**Task objective**
Pictures stay out of this copy, which runs from the first line of the material through the line containing "1、 投稿人保证其向我刊所投之作品是其".
Records for processing START
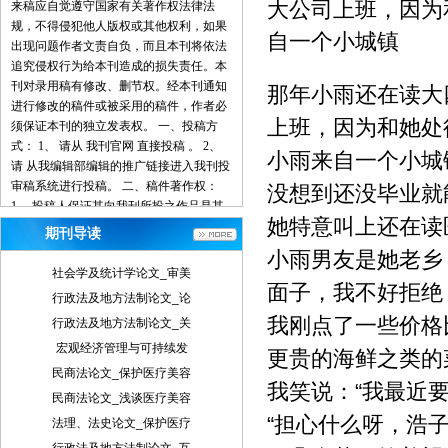
大公司上班，因为
来稿应自觉遵守国家有关著作权法律法
规，不得侵犯他人版权或其他权利，如果
自一个小城镇
出现问题作者文责自负，而且本刊将依法
追究侵权行为给本刊造成的损失责任。本
刊对录用稿有修改、删节权。经本刊通知
那年小雨还在读大
进行修改的稿件或被采用的稿件，作者必
上班，因为和她处
须保证本刊的独立发表权。 一、投稿方
式： 1、 请从 我刊官网 直接投稿 。 2、
小雨来自一个小城
请 从我编辑部编辑的推广链接进入我刊投
审稿系统进行投稿。 二、稿件著作权：
没想到还没毕业就
1、 投稿人保证其向我刊所投之作品是其
她特意叫上还在读
本人或与他人合作创作之成果，或对所投
期刊导读
作品拥有合法的著作权，无第三人对其作
小雨男友是她老乡
品提出可成立之权利主张。 2、 投稿人保
社会学及统计学论文_审美
证向我刊所投之稿件，尚未在任何媒体上
面子，我不好拒绝
行政法及地方法制论文_论
发表。 3、 投稿人保证其作品不含有违反
我刚点了一些价格
行政法及地方法制论文_关
宪法、法律及损害社会公共利益之内容。
4、 投稿人向我刊所投之作品不得同时向
宏观经济管理与可持续发
更贵的海鲜之类的
第三方投送，即不允许一稿多投。 5、 投
民商法论文_保护医疗美容
稿人授予我刊享有作品专有使用权的方式
我笑说：“我最近
民商法论文_浅谈医疗美容
包括但不限于：通过网络向公众传播、复
“担心什么呀，浩
法理、法史论文_保护医疗
制、摘编、表演、播放、展览、发行、摄
制电影、电视、录像制品、录制录音制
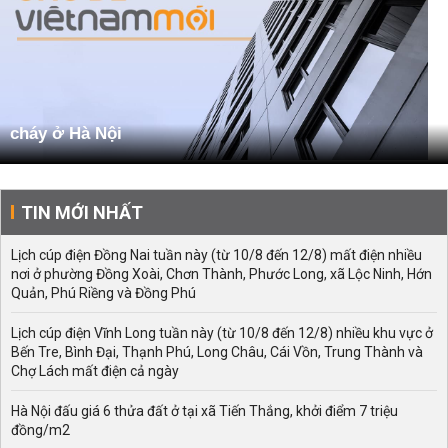
cháy ở Hà Nội
TIN MỚI NHẤT
Lịch cúp điện Đồng Nai tuần này (từ 10/8 đến 12/8) mất điện nhiều
nơi ở phường Đồng Xoài, Chơn Thành, Phước Long, xã Lộc Ninh, Hớn
Quản, Phú Riềng và Đồng Phú
Lịch cúp điện Vĩnh Long tuần này (từ 10/8 đến 12/8) nhiều khu vực ở
Bến Tre, Bình Đại, Thạnh Phú, Long Châu, Cái Vồn, Trung Thành và
Chợ Lách mất điện cả ngày
Hà Nội đấu giá 6 thửa đất ở tại xã Tiến Thắng, khởi điểm 7 triệu
đồng/m2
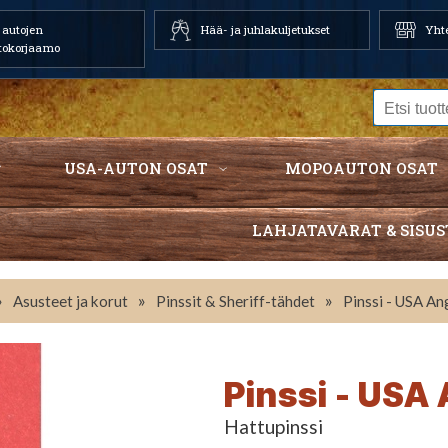
autojen
Hää- ja juhlakuljetukset
Yhte
tokorjaamo
USA-AUTON OSAT
MOPOAUTON OSAT
LAHJATAVARAT & SISUS
»
»
»
Asusteet ja korut
Pinssit & Sheriff-tähdet
Pinssi - USA An
Pinssi - USA
Hattupinssi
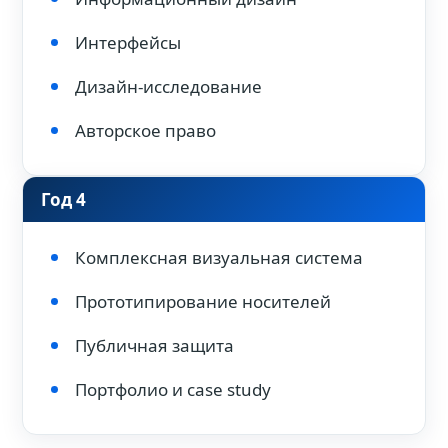
Интерфейсы
Дизайн-исследование
Авторское право
Год 4
Комплексная визуальная система
Прототипирование носителей
Публичная защита
Портфолио и case study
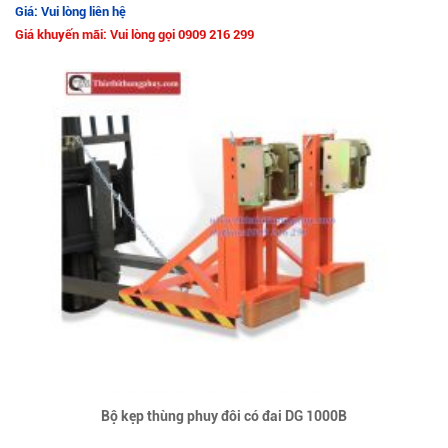
Giá: Vui lòng liên hệ
Giá khuyến mãi: Vui lòng gọi 0909 216 299
Bộ kẹp thùng phuy đôi có đai DG 1000B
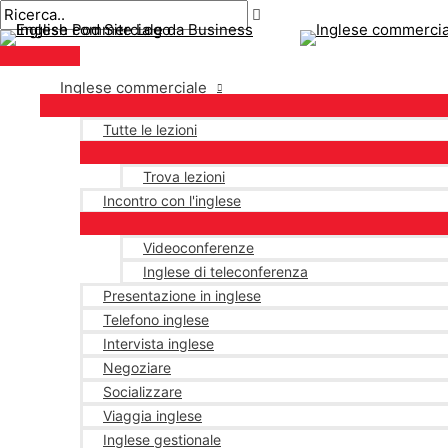
Menu
Salta
principale
al
contenuto
Inglese commerciale
Tutte le lezioni
Trova lezioni
Incontro con l'inglese
Videoconferenze
Inglese di teleconferenza
Presentazione in inglese
Telefono inglese
Intervista inglese
Negoziare
Socializzare
Viaggia inglese
Inglese gestionale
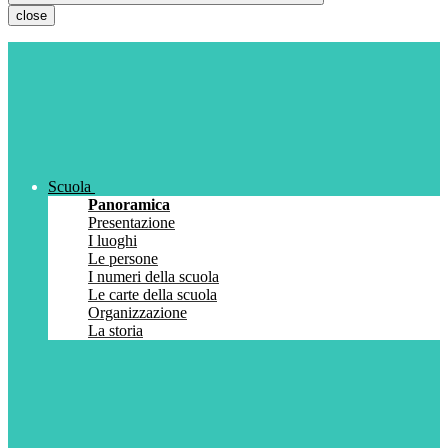
close
Scuola
Panoramica
Presentazione
I luoghi
Le persone
I numeri della scuola
Le carte della scuola
Organizzazione
La storia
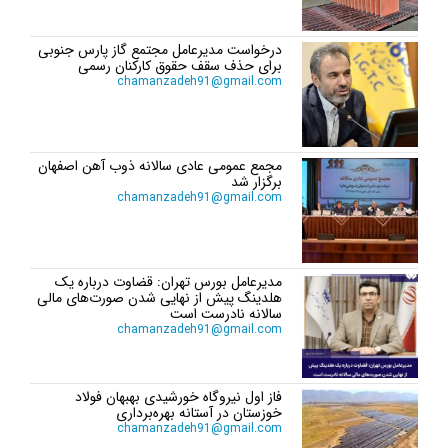
درخواست مدیرعامل مجتمع گاز پارس جنوبی
برای حذف سقف حقوق کارکنان رسمی
chamanzadeh91@gmail.com
مجمع عمومی عادی سالانه ذوب آهن اصفهان
برگزار شد
chamanzadeh91@gmail.com
مدیرعامل بورس تهران: قضاوت درباره یک
هلدینگ پیش از نهایی شدن صورت‌های مالی
سالانه نادرست است
chamanzadeh91@gmail.com
فاز اول نیروگاه خورشیدی بهبهان فولاد
خوزستان در آستانه بهره‌برداری
chamanzadeh91@gmail.com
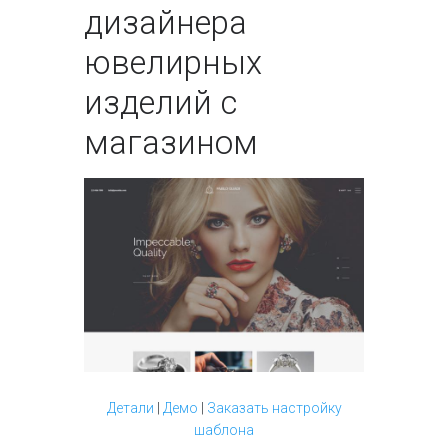
дизайнера
ювелирных
изделий с
магазином
Детали
|
Демо
|
Заказать настройку
шаблона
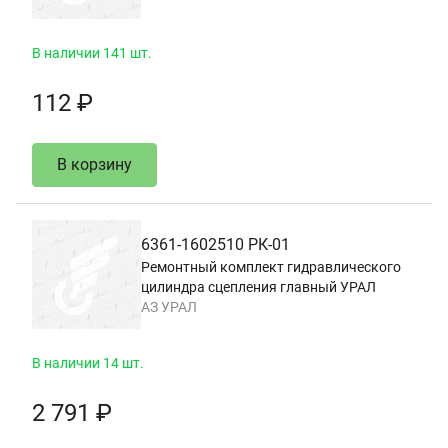
В наличии 141 шт.
112 ₽
В корзину
6361-1602510 РК-01
Ремонтный комплект гидравлического
цилиндра сцепления главный УРАЛ
АЗ УРАЛ
В наличии 14 шт.
2 791 ₽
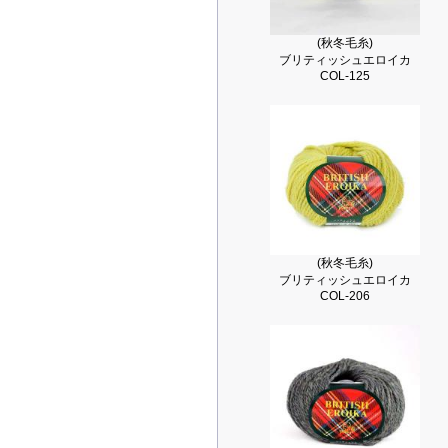
(秋冬毛糸)
ブリティッシュエロイカ
COL-125
(秋冬毛糸)
ブリティッシュエロイカ
COL-206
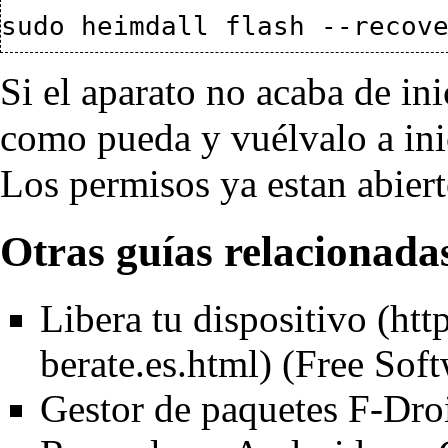
Si el aparato no acaba de in
como pueda y vuélvalo a ini
Los permisos ya estan abiert
Otras guías relacionada
Libera tu dispositivo
(Free Soft
Gestor de paquetes F-Dro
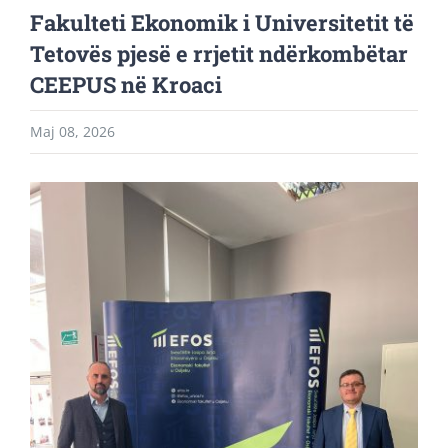
Fakulteti Ekonomik i Universitetit të
Tetovës pjesë e rrjetit ndërkombëtar
CEEPUS në Kroaci
Maj 08, 2026
View
Larger
Image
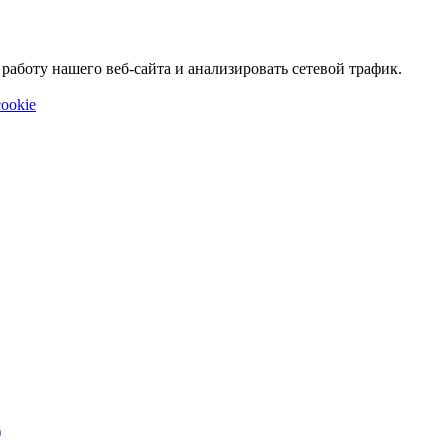
аботу нашего веб-сайта и анализировать сетевой трафик.
ookie
)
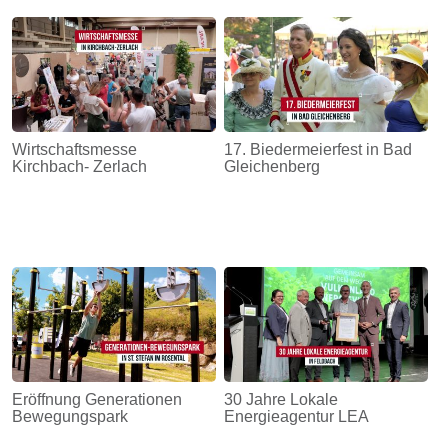
Wirtschaftsmesse
17. Biedermeierfest in Bad
Kirchbach- Zerlach
Gleichenberg
Eröffnung Generationen
30 Jahre Lokale
Bewegungspark
Energieagentur LEA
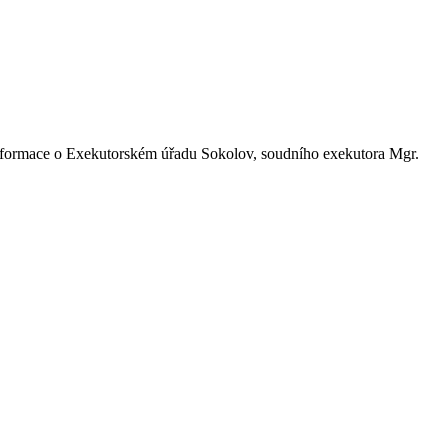
 informace o Exekutorském úřadu Sokolov, soudního exekutora Mgr.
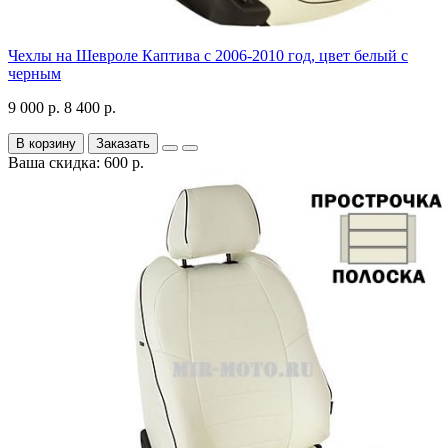
Чехлы на Шевроле Каптива с 2006-2010 год, цвет белый с
черным
9 000 р.
8 400 р.
В корзину
Заказать
Ваша скидка: 600 р.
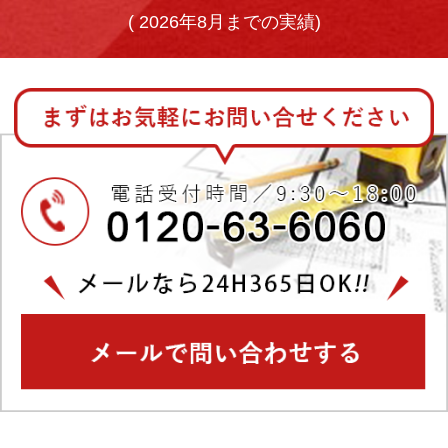
(
2026年8月までの実績)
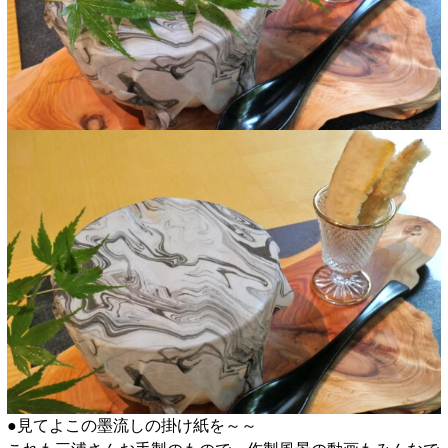
●見てよこの墨流しの掛け紙を～～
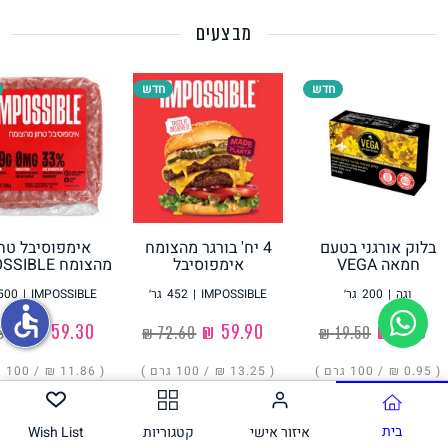
מבצעים
תחליפי ביצה
חדש
חדש
בלוק אורגני בטעם
4 יח' בורגר מהצומח
אימפוסיבל טחו
גבינות טבעוניות
חמאה VEGA
אימפוסיבל
מהצומח IMPOSSIBLE
IMPOSSIBLE
וגה
|
200
גר׳
IMPOSSIBLE
|
452
גר׳
IMPOSSIBLE
|
500
accessible
‏1.90 ₪
‏59.90 ₪
‏59.30 ₪
( ‏0.95 ₪ /
100 גרם
)
( ‏13.25 ₪ /
100 גרם
)
( ‏11.86 ₪ /
100 גרם
הוסיפו
הוסיפו
הוסיפו
בית
איזור אישי
קטגוריות
Wish List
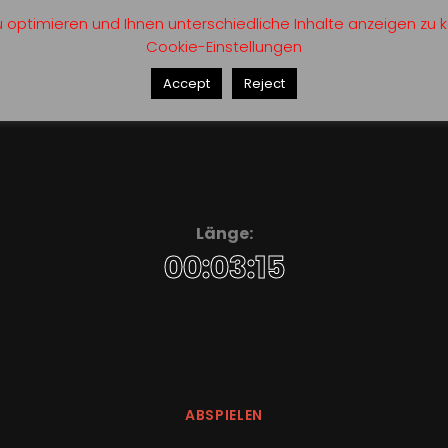
optimieren und Ihnen unterschiedliche Inhalte anzeigen zu kö
Cookie-Einstellungen
Accept
Reject
Länge:
00:03:15
ABSPIELEN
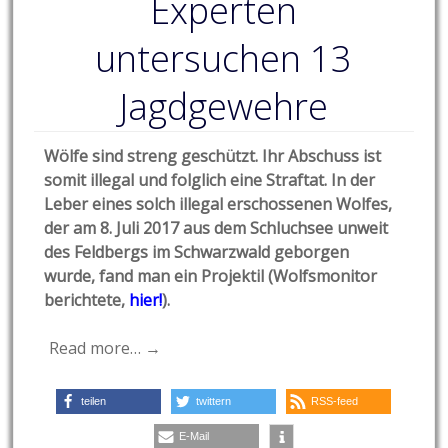
Experten
untersuchen 13
Jagdgewehre
Wölfe sind streng geschützt. Ihr Abschuss ist
somit illegal und folglich eine Straftat. In der
Leber eines solch illegal erschossenen Wolfes,
der am 8. Juli 2017 aus dem Schluchsee unweit
des Feldbergs im Schwarzwald geborgen
wurde, fand man ein Projektil (Wolfsmonitor
berichtete,
hier!
).
Read more… →
teilen
twittern
RSS-feed
E-Mail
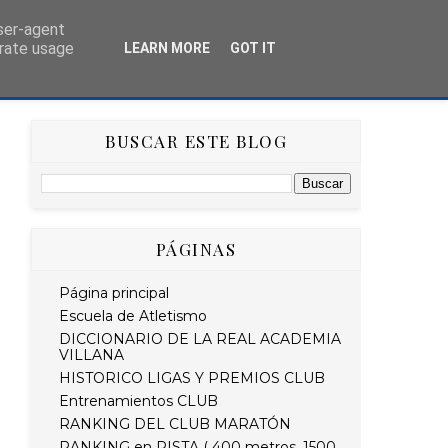
user-agent
erate usage
LEARN MORE
GOT IT
AS
HISTÓRICO
RETO STRAVA DEL MES
BUSCAR ESTE BLOG
PÁGINAS
Página principal
Escuela de Atletismo
DICCIONARIO DE LA REAL ACADEMIA
VILLANA
HISTORICO LIGAS Y PREMIOS CLUB
Entrenamientos CLUB
RANKING DEL CLUB MARATÓN
RANKING en PISTA ( 400 metros, 1500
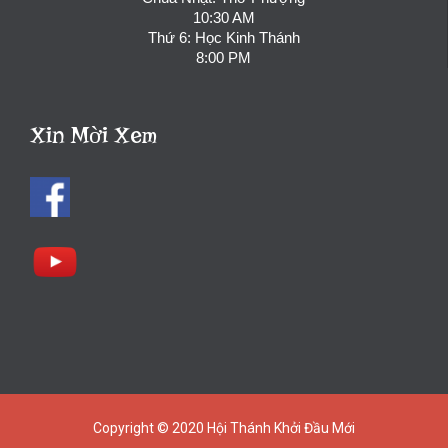
10:30 AM
Thứ 6: Học Kinh Thánh
8:00 PM
Xin Mời Xem
Copyright © 2020
Hội Thánh Khởi Đầu Mới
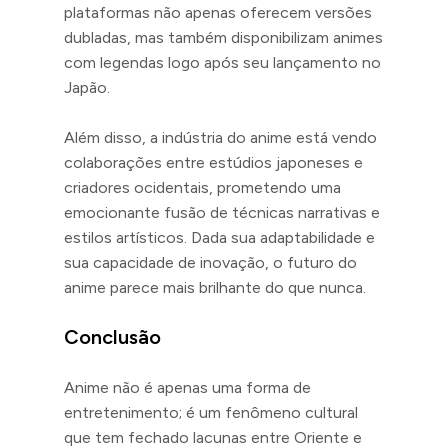
plataformas não apenas oferecem versões
dubladas, mas também disponibilizam animes
com legendas logo após seu lançamento no
Japão.
Além disso, a indústria do anime está vendo
colaborações entre estúdios japoneses e
criadores ocidentais, prometendo uma
emocionante fusão de técnicas narrativas e
estilos artísticos. Dada sua adaptabilidade e
sua capacidade de inovação, o futuro do
anime parece mais brilhante do que nunca.
Conclusão
Anime não é apenas uma forma de
entretenimento; é um fenômeno cultural
que tem fechado lacunas entre Oriente e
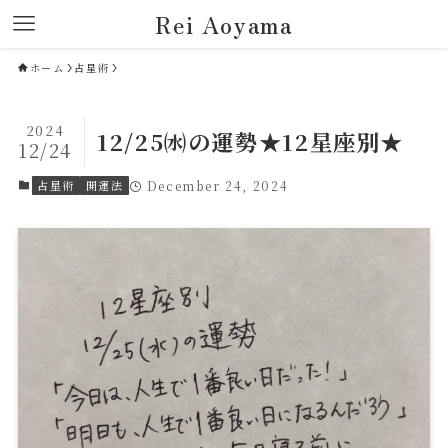
Rei Aoyama
ホーム
占星術
2024
12/25㈬の運勢★12星座別★
12/24
占星術
開運法
December 24, 2024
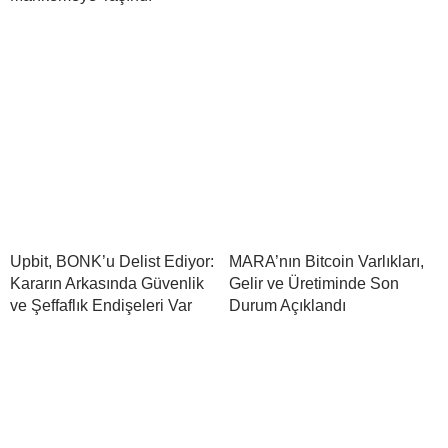
Upbit, BONK’u Delist Ediyor:
MARA’nın Bitcoin Varlıkları,
Kararın Arkasında Güvenlik
Gelir ve Üretiminde Son
ve Şeffaflık Endişeleri Var
Durum Açıklandı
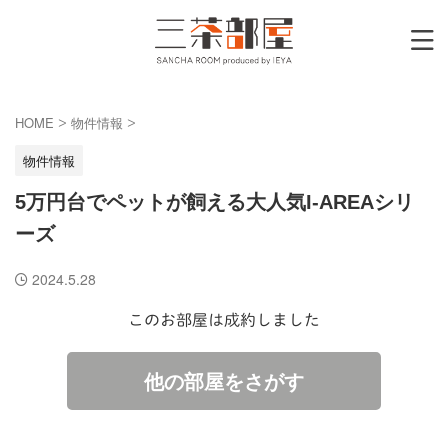
HOME
物件情報
>
>
物件情報
5万円台でペットが飼える大人気I-AREAシリ
ーズ
2024.5.28
このお部屋は成約しました
他の部屋をさがす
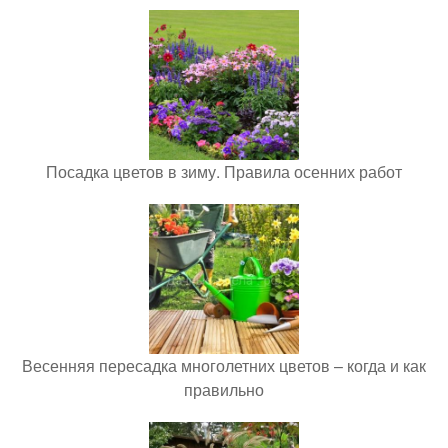
Посадка цветов в зиму. Правила осенних работ
Весенняя пересадка многолетних цветов – когда и как
правильно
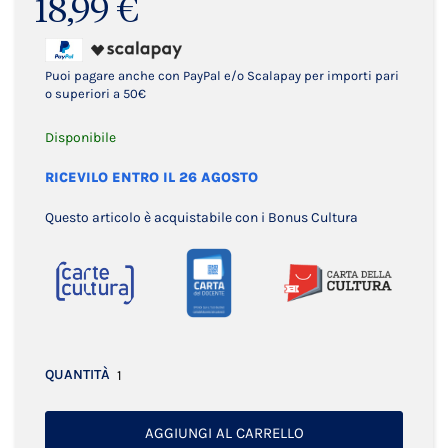
18,99 €
Puoi pagare anche con PayPal e/o Scalapay per importi pari
o superiori a 50€
Disponibile
RICEVILO ENTRO IL 26 AGOSTO
Questo articolo è acquistabile con i Bonus Cultura
QUANTITÀ
AGGIUNGI AL CARRELLO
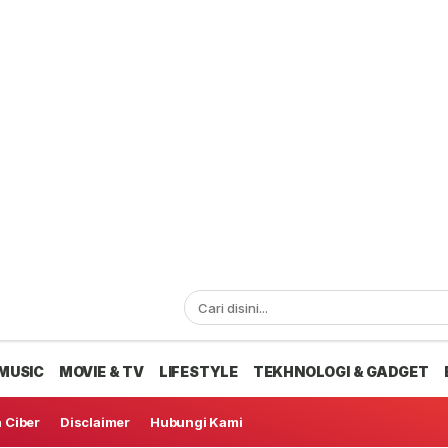
MUSIC
MOVIE & TV
LIFESTYLE
TEKHNOLOGI & GADGET
 Ciber
Disclaimer
Hubungi Kami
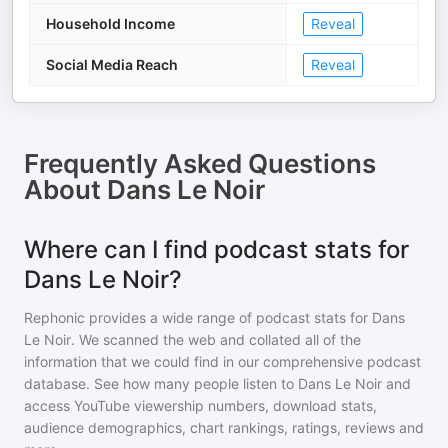
Household Income
Reveal
Social Media Reach
Reveal
Frequently Asked Questions
About
Dans Le Noir
Where can I find podcast stats for
Dans Le Noir?
Rephonic provides a wide range of podcast stats for
Dans
Le Noir
. We scanned the web and collated all of the
information that we could find in our comprehensive podcast
database. See how many people listen to
Dans Le Noir
and
access YouTube viewership numbers, download stats,
audience demographics, chart rankings, ratings, reviews and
Records for processing END
**Written solution**
大公司上班，因为
来稿应自觉遵守国家有关著作权法律法
规，不得侵犯他人版权或其他权利，如果
自一个小城镇
出现问题作者文责自负，而且本刊将依法
追究侵权行为给本刊造成的损失责任。本
刊对录用稿有修改、删节权。经本刊通知
那年小雨还在读大
进行修改的稿件或被采用的稿件，作者必
上班，因为和她处
须保证本刊的独立发表权。 一、投稿方
式： 1、 请从 我刊官网 直接投稿 。 2、
小雨来自一个小城
请 从我编辑部编辑的推广链接进入我刊投
审稿系统进行投稿。 二、稿件著作权：
没想到还没毕业就
1、 投稿人保证其向我刊所投之作品是其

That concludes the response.